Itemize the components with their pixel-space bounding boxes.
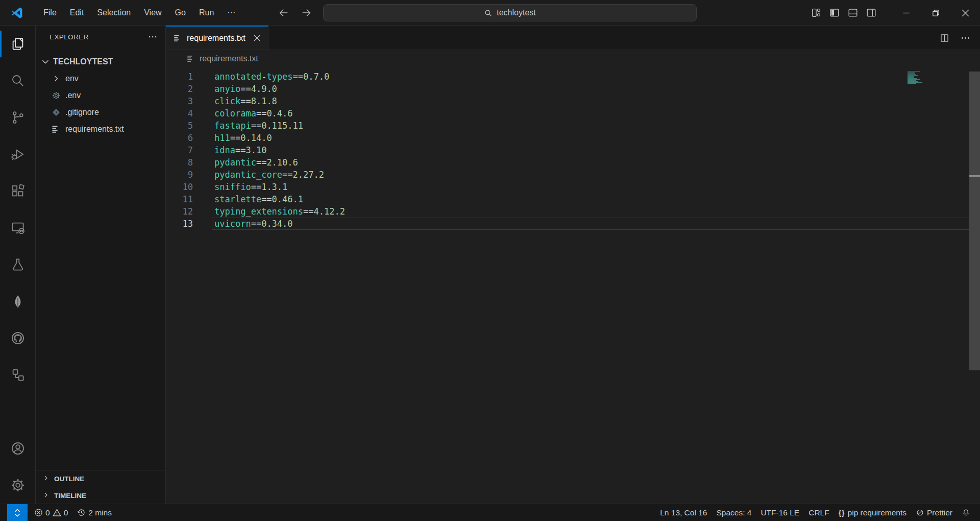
tree-root-techloytest[interactable]: TECHLOYTEST — [36, 53, 165, 70]
code-text: pydantic==2.10.6 — [193, 156, 298, 169]
remote-icon — [13, 508, 22, 517]
activity-source-control-icon[interactable] — [0, 99, 36, 136]
split-editor-icon[interactable] — [939, 33, 950, 43]
code-text: idna==3.10 — [193, 144, 266, 156]
status-bar-right: Ln 13, Col 16Spaces: 4UTF-16 LECRLF{}pip… — [655, 508, 975, 517]
code-line-1[interactable]: 1annotated-types==0.7.0 — [166, 70, 980, 83]
status-label: CRLF — [808, 508, 829, 517]
code-text: starlette==0.46.1 — [193, 193, 303, 205]
section-timeline[interactable]: TIMELINE — [36, 487, 165, 504]
explorer-actions-button[interactable]: ⋯ — [148, 31, 158, 42]
activity-testing-icon[interactable] — [0, 246, 36, 283]
chevron-right-icon — [36, 491, 54, 501]
code-line-10[interactable]: 10sniffio==1.3.1 — [166, 181, 980, 193]
code-text: uvicorn==0.34.0 — [193, 218, 293, 230]
editor-area: requirements.txt requirements.txt 1annot… — [166, 26, 980, 504]
section-outline[interactable]: OUTLINE — [36, 470, 165, 487]
title-bar: FileEditSelectionViewGoRun ⋯ techloytest — [0, 0, 980, 26]
code-line-6[interactable]: 6h11==0.14.0 — [166, 132, 980, 144]
tree-item-requirements-txt[interactable]: requirements.txt — [36, 121, 165, 137]
status-label: Spaces: 4 — [716, 508, 751, 517]
toggle-secondary-sidebar-icon[interactable] — [866, 7, 877, 18]
menu-more-button[interactable]: ⋯ — [220, 5, 242, 20]
code-line-2[interactable]: 2anyio==4.9.0 — [166, 83, 980, 95]
vscode-window: FileEditSelectionViewGoRun ⋯ techloytest — [0, 0, 980, 521]
activity-explorer-icon[interactable] — [0, 26, 36, 62]
minimize-button[interactable] — [891, 0, 921, 26]
code-line-5[interactable]: 5fastapi==0.115.11 — [166, 120, 980, 132]
tab-close-icon[interactable] — [253, 34, 261, 42]
status-indentation[interactable]: Spaces: 4 — [712, 508, 756, 517]
line-number: 12 — [166, 205, 193, 218]
tree-item-dot-env[interactable]: .env — [36, 87, 165, 104]
activity-extensions-icon[interactable] — [0, 173, 36, 209]
close-button[interactable] — [950, 0, 980, 26]
menu-view[interactable]: View — [137, 5, 168, 20]
tree-item-dot-gitignore[interactable]: .gitignore — [36, 104, 165, 121]
timer-indicator[interactable]: 2 mins — [72, 508, 116, 517]
status-notifications[interactable] — [957, 508, 975, 517]
status-cursor-position[interactable]: Ln 13, Col 16 — [655, 508, 712, 517]
file-tree: TECHLOYTESTenv.env.gitignorerequirements… — [36, 53, 165, 137]
command-center-search[interactable]: techloytest — [323, 4, 697, 21]
status-label: pip requirements — [848, 508, 906, 517]
code-line-13[interactable]: 13uvicorn==0.34.0 — [166, 218, 980, 230]
status-label: Prettier — [927, 508, 952, 517]
text-lines-icon — [51, 124, 61, 134]
activity-mongodb-icon[interactable] — [0, 283, 36, 320]
menu-go[interactable]: Go — [168, 5, 192, 20]
status-formatter[interactable]: Prettier — [911, 508, 957, 517]
activity-search-icon[interactable] — [0, 62, 36, 99]
code-line-8[interactable]: 8pydantic==2.10.6 — [166, 156, 980, 169]
activity-bar — [0, 26, 36, 504]
code-line-12[interactable]: 12typing_extensions==4.12.2 — [166, 205, 980, 218]
problems-indicator[interactable]: 0 0 — [30, 508, 72, 517]
customize-layout-icon[interactable] — [811, 7, 822, 18]
git-diamond-icon — [51, 107, 61, 117]
tab-requirements-txt[interactable]: requirements.txt — [166, 26, 268, 50]
restore-button[interactable] — [921, 0, 950, 26]
code-line-3[interactable]: 3click==8.1.8 — [166, 95, 980, 107]
code-editor[interactable]: 1annotated-types==0.7.02anyio==4.9.03cli… — [166, 67, 980, 504]
status-bar: 0 0 2 mins Ln 13, Col 16Spaces: 4UTF-16 … — [0, 504, 980, 521]
menu-edit[interactable]: Edit — [63, 5, 91, 20]
menu-selection[interactable]: Selection — [90, 5, 137, 20]
line-number: 3 — [166, 95, 193, 107]
activity-settings-icon[interactable] — [0, 467, 36, 504]
sidebar-title: EXPLORER — [50, 33, 89, 41]
tree-item-env[interactable]: env — [36, 70, 165, 87]
tab-label: requirements.txt — [187, 34, 246, 43]
menu-file[interactable]: File — [37, 5, 63, 20]
toggle-panel-icon[interactable] — [847, 7, 859, 18]
activity-run-and-debug-icon[interactable] — [0, 136, 36, 173]
sidebar-bottom-sections: OUTLINETIMELINE — [36, 470, 165, 504]
editor-scrollbar[interactable] — [969, 72, 980, 370]
breadcrumb[interactable]: requirements.txt — [166, 50, 980, 67]
code-text: pydantic_core==2.27.2 — [193, 169, 324, 181]
status-eol[interactable]: CRLF — [804, 508, 834, 517]
timer-label: 2 mins — [88, 508, 112, 517]
code-line-7[interactable]: 7idna==3.10 — [166, 144, 980, 156]
menu-run[interactable]: Run — [192, 5, 220, 20]
activity-remote-explorer-icon[interactable] — [0, 209, 36, 246]
line-number: 4 — [166, 107, 193, 120]
forward-arrow-icon[interactable] — [301, 7, 312, 18]
activity-github-icon[interactable] — [0, 320, 36, 357]
line-number: 5 — [166, 120, 193, 132]
status-label: UTF-16 LE — [761, 508, 799, 517]
explorer-sidebar: EXPLORER ⋯ TECHLOYTESTenv.env.gitignorer… — [36, 26, 166, 504]
minimap[interactable] — [908, 71, 923, 84]
activity-references-icon[interactable] — [0, 357, 36, 393]
toggle-primary-sidebar-icon[interactable] — [829, 7, 840, 18]
history-icon — [77, 508, 86, 517]
status-encoding[interactable]: UTF-16 LE — [756, 508, 804, 517]
status-language-mode[interactable]: {}pip requirements — [834, 508, 911, 517]
code-line-4[interactable]: 4colorama==0.4.6 — [166, 107, 980, 120]
search-text: techloytest — [497, 8, 535, 17]
activity-accounts-icon[interactable] — [0, 430, 36, 467]
remote-indicator[interactable] — [7, 504, 28, 521]
editor-more-actions-icon[interactable] — [960, 33, 971, 43]
back-arrow-icon[interactable] — [278, 7, 289, 18]
code-line-9[interactable]: 9pydantic_core==2.27.2 — [166, 169, 980, 181]
code-line-11[interactable]: 11starlette==0.46.1 — [166, 193, 980, 205]
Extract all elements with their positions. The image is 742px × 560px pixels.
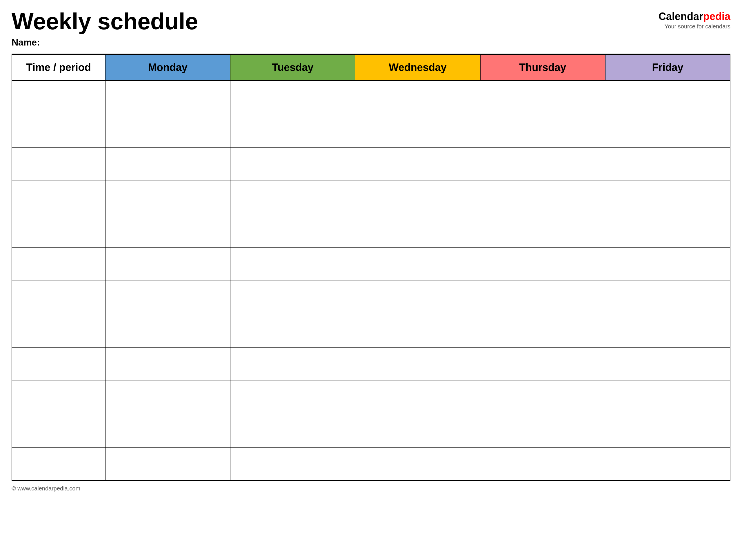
- logo-pedia-part: pedia: [703, 10, 730, 22]
- table-row: [12, 347, 730, 380]
- title-area: Weekly schedule Name:: [12, 9, 658, 48]
- table-cell[interactable]: [12, 380, 105, 414]
- table-cell[interactable]: [480, 147, 605, 181]
- table-cell[interactable]: [230, 380, 355, 414]
- table-cell[interactable]: [355, 81, 480, 114]
- table-cell[interactable]: [105, 347, 230, 380]
- col-header-monday: Monday: [105, 54, 230, 81]
- table-cell[interactable]: [355, 281, 480, 314]
- table-row: [12, 314, 730, 347]
- header-row: Time / period Monday Tuesday Wednesday T…: [12, 54, 730, 81]
- table-cell[interactable]: [605, 447, 730, 480]
- table-row: [12, 414, 730, 447]
- col-header-friday: Friday: [605, 54, 730, 81]
- table-row: [12, 214, 730, 247]
- table-cell[interactable]: [230, 147, 355, 181]
- table-cell[interactable]: [355, 414, 480, 447]
- table-row: [12, 114, 730, 147]
- table-cell[interactable]: [105, 114, 230, 147]
- table-cell[interactable]: [480, 114, 605, 147]
- table-cell[interactable]: [230, 414, 355, 447]
- table-cell[interactable]: [480, 380, 605, 414]
- table-cell[interactable]: [480, 414, 605, 447]
- header-section: Weekly schedule Name: Calendarpedia Your…: [12, 9, 730, 48]
- table-cell[interactable]: [12, 347, 105, 380]
- table-cell[interactable]: [12, 147, 105, 181]
- table-cell[interactable]: [605, 147, 730, 181]
- table-cell[interactable]: [480, 347, 605, 380]
- logo-area: Calendarpedia Your source for calendars: [658, 9, 730, 30]
- table-cell[interactable]: [230, 214, 355, 247]
- table-cell[interactable]: [480, 181, 605, 214]
- table-cell[interactable]: [105, 414, 230, 447]
- table-cell[interactable]: [355, 147, 480, 181]
- table-cell[interactable]: [605, 380, 730, 414]
- table-cell[interactable]: [105, 81, 230, 114]
- table-cell[interactable]: [230, 347, 355, 380]
- table-cell[interactable]: [605, 214, 730, 247]
- table-cell[interactable]: [355, 181, 480, 214]
- table-cell[interactable]: [355, 314, 480, 347]
- table-header: Time / period Monday Tuesday Wednesday T…: [12, 54, 730, 81]
- table-cell[interactable]: [605, 114, 730, 147]
- table-cell[interactable]: [105, 380, 230, 414]
- table-cell[interactable]: [355, 447, 480, 480]
- table-cell[interactable]: [480, 247, 605, 281]
- table-cell[interactable]: [230, 247, 355, 281]
- page-title: Weekly schedule: [12, 9, 658, 34]
- table-cell[interactable]: [105, 147, 230, 181]
- table-cell[interactable]: [12, 181, 105, 214]
- footer-url: © www.calendarpedia.com: [12, 485, 80, 492]
- table-cell[interactable]: [480, 81, 605, 114]
- table-cell[interactable]: [605, 314, 730, 347]
- table-cell[interactable]: [230, 447, 355, 480]
- table-cell[interactable]: [12, 314, 105, 347]
- table-cell[interactable]: [230, 181, 355, 214]
- table-row: [12, 181, 730, 214]
- table-cell[interactable]: [12, 281, 105, 314]
- logo-text: Calendarpedia: [658, 10, 730, 22]
- table-cell[interactable]: [12, 447, 105, 480]
- col-header-thursday: Thursday: [480, 54, 605, 81]
- table-cell[interactable]: [480, 314, 605, 347]
- table-cell[interactable]: [355, 114, 480, 147]
- table-cell[interactable]: [480, 447, 605, 480]
- table-body: [12, 81, 730, 480]
- table-cell[interactable]: [480, 214, 605, 247]
- table-cell[interactable]: [12, 414, 105, 447]
- table-cell[interactable]: [105, 247, 230, 281]
- table-cell[interactable]: [605, 247, 730, 281]
- table-cell[interactable]: [230, 281, 355, 314]
- table-cell[interactable]: [355, 214, 480, 247]
- table-cell[interactable]: [105, 314, 230, 347]
- col-header-wednesday: Wednesday: [355, 54, 480, 81]
- table-row: [12, 147, 730, 181]
- table-cell[interactable]: [605, 414, 730, 447]
- table-cell[interactable]: [355, 347, 480, 380]
- table-row: [12, 447, 730, 480]
- table-cell[interactable]: [12, 81, 105, 114]
- table-cell[interactable]: [355, 380, 480, 414]
- table-cell[interactable]: [12, 114, 105, 147]
- table-cell[interactable]: [605, 181, 730, 214]
- table-cell[interactable]: [12, 214, 105, 247]
- name-label: Name:: [12, 37, 658, 48]
- table-cell[interactable]: [605, 347, 730, 380]
- table-cell[interactable]: [230, 314, 355, 347]
- table-row: [12, 81, 730, 114]
- table-cell[interactable]: [105, 281, 230, 314]
- table-row: [12, 281, 730, 314]
- table-cell[interactable]: [230, 81, 355, 114]
- table-cell[interactable]: [105, 447, 230, 480]
- schedule-table: Time / period Monday Tuesday Wednesday T…: [12, 54, 730, 481]
- col-header-time: Time / period: [12, 54, 105, 81]
- table-cell[interactable]: [230, 114, 355, 147]
- table-cell[interactable]: [105, 214, 230, 247]
- table-cell[interactable]: [605, 81, 730, 114]
- logo-calendar-part: Calendar: [658, 10, 703, 22]
- table-cell[interactable]: [605, 281, 730, 314]
- table-cell[interactable]: [105, 181, 230, 214]
- table-cell[interactable]: [480, 281, 605, 314]
- table-cell[interactable]: [355, 247, 480, 281]
- table-cell[interactable]: [12, 247, 105, 281]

....................

What you need to do
The response is to be a bare number: the tally of lines in the listing above with the word "part".

Answer to the problem
2